# Rooster



## Fishcricker (Feb 16, 2008)

Here is a picture of our new Betta. His name is Rooster.


----------



## Twistersmom (Dec 9, 2008)

I am sure he is pretty, even if I cant see him! 
Congrats on the new betta!


----------



## dukie1346 (Mar 22, 2009)

Aww, I can't see your picture, I'm sure he is very pretty though.


----------



## dramaqueen (Jul 7, 2008)

Sorry, I can't see one either.


----------



## dukie1346 (Mar 22, 2009)

I don't think the pictures posted right.


----------



## Kim (Apr 30, 2008)

I can't see it  
I demand you post it again.....just kidding lol (or am I?).
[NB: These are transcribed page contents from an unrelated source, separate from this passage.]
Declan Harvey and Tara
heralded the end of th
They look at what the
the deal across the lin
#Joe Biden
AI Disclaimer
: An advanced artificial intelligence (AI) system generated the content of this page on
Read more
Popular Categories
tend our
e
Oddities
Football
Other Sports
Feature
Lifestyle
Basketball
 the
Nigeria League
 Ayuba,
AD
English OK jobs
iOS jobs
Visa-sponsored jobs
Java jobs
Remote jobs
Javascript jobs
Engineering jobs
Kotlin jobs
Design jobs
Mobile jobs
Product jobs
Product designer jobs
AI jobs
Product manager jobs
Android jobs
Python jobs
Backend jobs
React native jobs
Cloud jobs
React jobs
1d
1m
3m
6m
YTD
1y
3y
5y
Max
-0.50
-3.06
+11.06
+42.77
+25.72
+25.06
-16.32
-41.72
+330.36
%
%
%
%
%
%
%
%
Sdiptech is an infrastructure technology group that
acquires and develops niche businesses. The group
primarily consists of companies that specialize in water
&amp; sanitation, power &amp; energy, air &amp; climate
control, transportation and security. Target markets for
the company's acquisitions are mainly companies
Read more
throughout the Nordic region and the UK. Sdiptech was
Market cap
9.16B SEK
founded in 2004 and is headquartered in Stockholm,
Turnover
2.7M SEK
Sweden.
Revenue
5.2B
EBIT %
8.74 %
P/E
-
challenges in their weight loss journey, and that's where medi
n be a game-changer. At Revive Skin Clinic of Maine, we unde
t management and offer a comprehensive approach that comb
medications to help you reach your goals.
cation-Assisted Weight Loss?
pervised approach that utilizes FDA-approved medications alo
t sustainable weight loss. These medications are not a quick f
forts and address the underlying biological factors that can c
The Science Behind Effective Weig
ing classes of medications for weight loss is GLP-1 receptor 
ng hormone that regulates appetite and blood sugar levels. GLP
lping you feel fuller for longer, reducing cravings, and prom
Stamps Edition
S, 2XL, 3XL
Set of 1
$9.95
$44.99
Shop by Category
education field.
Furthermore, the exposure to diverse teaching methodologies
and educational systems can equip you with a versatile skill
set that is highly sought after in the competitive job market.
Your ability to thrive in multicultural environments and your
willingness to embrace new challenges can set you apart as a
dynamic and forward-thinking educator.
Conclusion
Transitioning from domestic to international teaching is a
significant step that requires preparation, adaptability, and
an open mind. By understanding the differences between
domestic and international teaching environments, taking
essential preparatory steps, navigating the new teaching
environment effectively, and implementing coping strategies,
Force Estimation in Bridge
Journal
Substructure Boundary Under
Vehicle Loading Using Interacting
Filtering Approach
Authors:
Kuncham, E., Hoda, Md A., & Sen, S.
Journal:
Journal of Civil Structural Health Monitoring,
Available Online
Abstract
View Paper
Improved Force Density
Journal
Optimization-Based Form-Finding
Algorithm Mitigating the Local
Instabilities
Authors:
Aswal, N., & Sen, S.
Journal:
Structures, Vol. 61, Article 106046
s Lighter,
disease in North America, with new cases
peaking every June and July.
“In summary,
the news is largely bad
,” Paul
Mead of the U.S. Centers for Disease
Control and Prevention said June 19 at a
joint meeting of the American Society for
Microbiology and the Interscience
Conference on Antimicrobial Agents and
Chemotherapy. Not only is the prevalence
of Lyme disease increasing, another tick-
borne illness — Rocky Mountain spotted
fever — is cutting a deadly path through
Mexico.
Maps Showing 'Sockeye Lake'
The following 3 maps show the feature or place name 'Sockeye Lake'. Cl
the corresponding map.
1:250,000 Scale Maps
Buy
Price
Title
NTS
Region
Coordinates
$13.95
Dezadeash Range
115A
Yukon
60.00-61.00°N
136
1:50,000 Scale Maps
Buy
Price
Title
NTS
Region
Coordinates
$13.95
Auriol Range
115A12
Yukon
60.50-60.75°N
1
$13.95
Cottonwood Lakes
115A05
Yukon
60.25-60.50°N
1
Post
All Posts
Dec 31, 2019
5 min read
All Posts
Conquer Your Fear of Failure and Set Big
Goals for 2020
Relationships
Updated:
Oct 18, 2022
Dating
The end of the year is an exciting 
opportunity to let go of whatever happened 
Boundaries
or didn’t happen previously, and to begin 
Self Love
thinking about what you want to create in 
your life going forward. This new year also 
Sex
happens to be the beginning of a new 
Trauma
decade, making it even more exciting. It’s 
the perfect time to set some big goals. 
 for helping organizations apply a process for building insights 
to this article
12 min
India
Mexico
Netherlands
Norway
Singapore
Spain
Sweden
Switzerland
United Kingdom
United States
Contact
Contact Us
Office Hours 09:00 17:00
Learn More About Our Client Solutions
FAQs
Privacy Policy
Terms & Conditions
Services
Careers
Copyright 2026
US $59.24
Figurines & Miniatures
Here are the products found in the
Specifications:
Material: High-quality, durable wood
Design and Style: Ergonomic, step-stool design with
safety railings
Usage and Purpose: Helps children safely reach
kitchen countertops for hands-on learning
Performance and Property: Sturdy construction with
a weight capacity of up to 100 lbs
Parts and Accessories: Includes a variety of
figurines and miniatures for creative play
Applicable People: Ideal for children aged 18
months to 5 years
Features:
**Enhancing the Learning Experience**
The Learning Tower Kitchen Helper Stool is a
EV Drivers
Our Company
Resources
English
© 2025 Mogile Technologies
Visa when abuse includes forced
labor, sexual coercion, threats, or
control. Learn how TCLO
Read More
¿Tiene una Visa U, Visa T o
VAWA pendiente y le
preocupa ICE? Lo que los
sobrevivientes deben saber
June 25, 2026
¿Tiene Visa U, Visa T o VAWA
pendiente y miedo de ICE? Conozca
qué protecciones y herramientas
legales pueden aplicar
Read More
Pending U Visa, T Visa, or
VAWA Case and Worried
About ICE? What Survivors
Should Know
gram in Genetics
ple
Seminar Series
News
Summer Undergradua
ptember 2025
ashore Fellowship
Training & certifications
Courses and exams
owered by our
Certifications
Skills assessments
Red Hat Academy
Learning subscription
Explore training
Naw, I just wanna see your fish


----------



## veganchick (Jan 10, 2009)

same!


----------



## dramaqueen (Jul 7, 2008)

We want pics! We want pics!! lol


----------



## Fishcricker (Feb 16, 2008)




----------



## Fishcricker (Feb 16, 2008)

Here he is. Took me a little while to get the pic to go.


----------



## veganchick (Jan 10, 2009)

tiny pic, but adorable betta! he has really nice coloring! Where did u find him?


----------



## dramaqueen (Jul 7, 2008)

He's beautiful!!


----------



## Twistersmom (Dec 9, 2008)

Wow! He is a beauty! What great colors!


----------



## TitoBetta (Jun 2, 2009)

...i dont see it either... but im sure hes still pretty!!


----------